Such was the verdict of the French military court. That of public opinion was different. It was the unanimous belief among other nations that the case against this unfortunate man had completely collapsed. But in order to protect the French army from the disgrace which was inseparable from a vindication of Dreyfus, he must be sacrificed.

The sentence pronounced at the conclusion of the second trial was imprisonment in a French fortress for ten years.

This sentence was remitted by President Loubet; and, with the brand of two convictions and the memory of his "degradation" and of Devil's Island burned deep into his soul, a broken man was sent forth free.

Not the least dramatic incident in this affair was the impassioned championship of M. Zola, the great novelist, who hurled defamatory charges at the court, in the hope of being placed under arrest for libel, and thus be given opportunity to establish facts repressed by the military court. By the French law, the accused must justify his defamatory words, and this was the opportunity sought.

The heroic effort was not in vain. Zola was found guilty and sentenced to a year's imprisonment, which he avoided by going into exile. But light had been thrown upon the "Affaire." And he was content.

Upon the sudden death of M. Faure in 1899, Emile Loubet, a lawyer of national reputation, was chosen to succeed him, and his administration commenced while this storm was reaching its final culmination.

With the release of Captain Dreyfus the agitation subsided. But before very long another storm-cloud appeared.

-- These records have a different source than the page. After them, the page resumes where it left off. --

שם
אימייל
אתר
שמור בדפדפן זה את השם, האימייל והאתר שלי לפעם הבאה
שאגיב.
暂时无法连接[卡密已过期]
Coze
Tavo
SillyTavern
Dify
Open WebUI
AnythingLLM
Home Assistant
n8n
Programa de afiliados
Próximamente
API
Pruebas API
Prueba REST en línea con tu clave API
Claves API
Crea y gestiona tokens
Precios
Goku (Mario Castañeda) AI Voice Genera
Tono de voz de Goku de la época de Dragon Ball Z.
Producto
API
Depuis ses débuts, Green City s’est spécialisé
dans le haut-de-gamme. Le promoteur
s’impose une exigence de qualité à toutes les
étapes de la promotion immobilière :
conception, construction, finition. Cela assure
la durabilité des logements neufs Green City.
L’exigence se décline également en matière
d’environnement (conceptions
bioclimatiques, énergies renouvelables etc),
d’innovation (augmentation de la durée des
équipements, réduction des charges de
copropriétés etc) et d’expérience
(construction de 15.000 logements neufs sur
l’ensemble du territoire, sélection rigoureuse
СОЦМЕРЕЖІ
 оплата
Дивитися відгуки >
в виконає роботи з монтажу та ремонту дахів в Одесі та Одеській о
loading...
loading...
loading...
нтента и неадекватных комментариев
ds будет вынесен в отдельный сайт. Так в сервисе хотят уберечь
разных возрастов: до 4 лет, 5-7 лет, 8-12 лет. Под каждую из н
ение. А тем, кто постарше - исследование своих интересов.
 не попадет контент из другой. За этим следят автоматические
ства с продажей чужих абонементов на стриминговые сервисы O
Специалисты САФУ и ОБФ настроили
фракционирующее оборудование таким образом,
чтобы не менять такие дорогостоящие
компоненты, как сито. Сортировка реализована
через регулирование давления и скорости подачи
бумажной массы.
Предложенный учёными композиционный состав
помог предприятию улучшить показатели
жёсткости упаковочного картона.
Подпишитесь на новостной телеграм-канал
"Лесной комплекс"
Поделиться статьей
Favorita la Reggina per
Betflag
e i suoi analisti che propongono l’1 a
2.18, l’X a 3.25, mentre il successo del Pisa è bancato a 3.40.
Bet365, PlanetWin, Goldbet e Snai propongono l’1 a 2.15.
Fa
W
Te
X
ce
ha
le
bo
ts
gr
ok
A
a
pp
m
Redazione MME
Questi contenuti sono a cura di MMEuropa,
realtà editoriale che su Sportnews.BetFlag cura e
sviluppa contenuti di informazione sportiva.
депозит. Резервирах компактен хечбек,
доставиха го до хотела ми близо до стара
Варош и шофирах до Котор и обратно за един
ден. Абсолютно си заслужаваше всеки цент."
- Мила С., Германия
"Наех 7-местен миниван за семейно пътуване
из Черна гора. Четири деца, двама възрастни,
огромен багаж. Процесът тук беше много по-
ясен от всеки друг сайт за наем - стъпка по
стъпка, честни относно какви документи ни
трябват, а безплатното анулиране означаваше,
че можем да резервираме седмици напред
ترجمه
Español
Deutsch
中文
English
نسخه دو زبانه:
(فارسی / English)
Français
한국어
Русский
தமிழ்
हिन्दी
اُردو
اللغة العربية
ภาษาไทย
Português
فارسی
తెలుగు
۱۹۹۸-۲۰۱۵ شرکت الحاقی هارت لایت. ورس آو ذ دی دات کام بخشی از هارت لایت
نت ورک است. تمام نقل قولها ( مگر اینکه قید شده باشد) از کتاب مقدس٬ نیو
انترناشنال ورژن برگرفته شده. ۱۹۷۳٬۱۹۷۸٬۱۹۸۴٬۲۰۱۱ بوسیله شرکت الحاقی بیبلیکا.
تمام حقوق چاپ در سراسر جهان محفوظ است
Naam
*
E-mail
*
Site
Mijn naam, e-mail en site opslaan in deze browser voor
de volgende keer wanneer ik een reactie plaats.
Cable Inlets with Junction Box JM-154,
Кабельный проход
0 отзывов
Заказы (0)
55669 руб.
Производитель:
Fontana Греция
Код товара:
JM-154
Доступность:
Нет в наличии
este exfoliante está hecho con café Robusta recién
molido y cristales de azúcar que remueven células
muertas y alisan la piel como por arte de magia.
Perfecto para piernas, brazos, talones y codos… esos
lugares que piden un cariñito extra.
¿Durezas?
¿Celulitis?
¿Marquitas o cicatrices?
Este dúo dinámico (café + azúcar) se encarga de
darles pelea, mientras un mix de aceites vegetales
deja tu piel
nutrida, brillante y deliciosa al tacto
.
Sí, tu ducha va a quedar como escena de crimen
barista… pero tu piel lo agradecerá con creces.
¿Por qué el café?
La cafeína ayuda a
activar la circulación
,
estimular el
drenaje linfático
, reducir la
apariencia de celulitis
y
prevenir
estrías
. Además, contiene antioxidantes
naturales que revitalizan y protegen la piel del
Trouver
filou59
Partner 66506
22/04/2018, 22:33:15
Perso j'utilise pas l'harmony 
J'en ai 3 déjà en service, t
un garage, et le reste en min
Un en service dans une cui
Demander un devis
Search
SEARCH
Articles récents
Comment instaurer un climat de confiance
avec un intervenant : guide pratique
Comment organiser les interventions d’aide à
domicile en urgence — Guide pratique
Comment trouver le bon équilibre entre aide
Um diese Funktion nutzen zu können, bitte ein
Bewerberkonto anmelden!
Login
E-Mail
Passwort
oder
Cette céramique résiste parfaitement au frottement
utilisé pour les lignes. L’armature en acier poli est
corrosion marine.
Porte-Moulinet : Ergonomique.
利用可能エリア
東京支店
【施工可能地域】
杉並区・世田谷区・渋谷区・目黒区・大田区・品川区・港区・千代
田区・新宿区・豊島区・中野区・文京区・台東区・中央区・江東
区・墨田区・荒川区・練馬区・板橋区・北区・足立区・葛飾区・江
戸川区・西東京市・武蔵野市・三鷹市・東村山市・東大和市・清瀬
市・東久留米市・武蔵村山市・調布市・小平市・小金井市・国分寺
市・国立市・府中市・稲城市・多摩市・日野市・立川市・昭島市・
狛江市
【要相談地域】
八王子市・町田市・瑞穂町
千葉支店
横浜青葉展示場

A conflict between clericalism and the Government of France is not a new thing. Indeed, it was at its height as long ago as the thirteenth century, when Philip IV. and Pope Boniface had their little unpleasantness, resulting in Philip's taking the popes into his own keeping at Avignon, and in the issuance of a "Pragmatic Sanction," which defended France from papal encroachments.

The old conflict is still going on, and will continue until the last frail thread uniting Church and State is severed.

The particular contention which agitates France to-day, inaugurated by the late Minister Waldeck-Rousseau, and continued by his successor, M. Combes, had its origin in an act called the "Law of Associations," the purpose of which was to restrict the political power of the Church by means of the suppression of religious orders of men and women upon the soil of France.